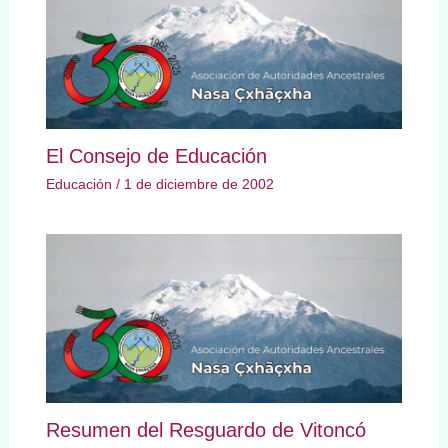
El Consejo de Educación
Educación
/
1 de diciembre de 2002
Resumen del Resguardo de Vitoncó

■ ■ ■ ■ ■

● **ABOUT THIS TASK**
Each record should be given again exactly, with no picture carried over.

● **SOLUTION**
El Consejo de Educación
Educación
/
1 de diciembre de 2002
Resumen del Resguardo de Vitoncó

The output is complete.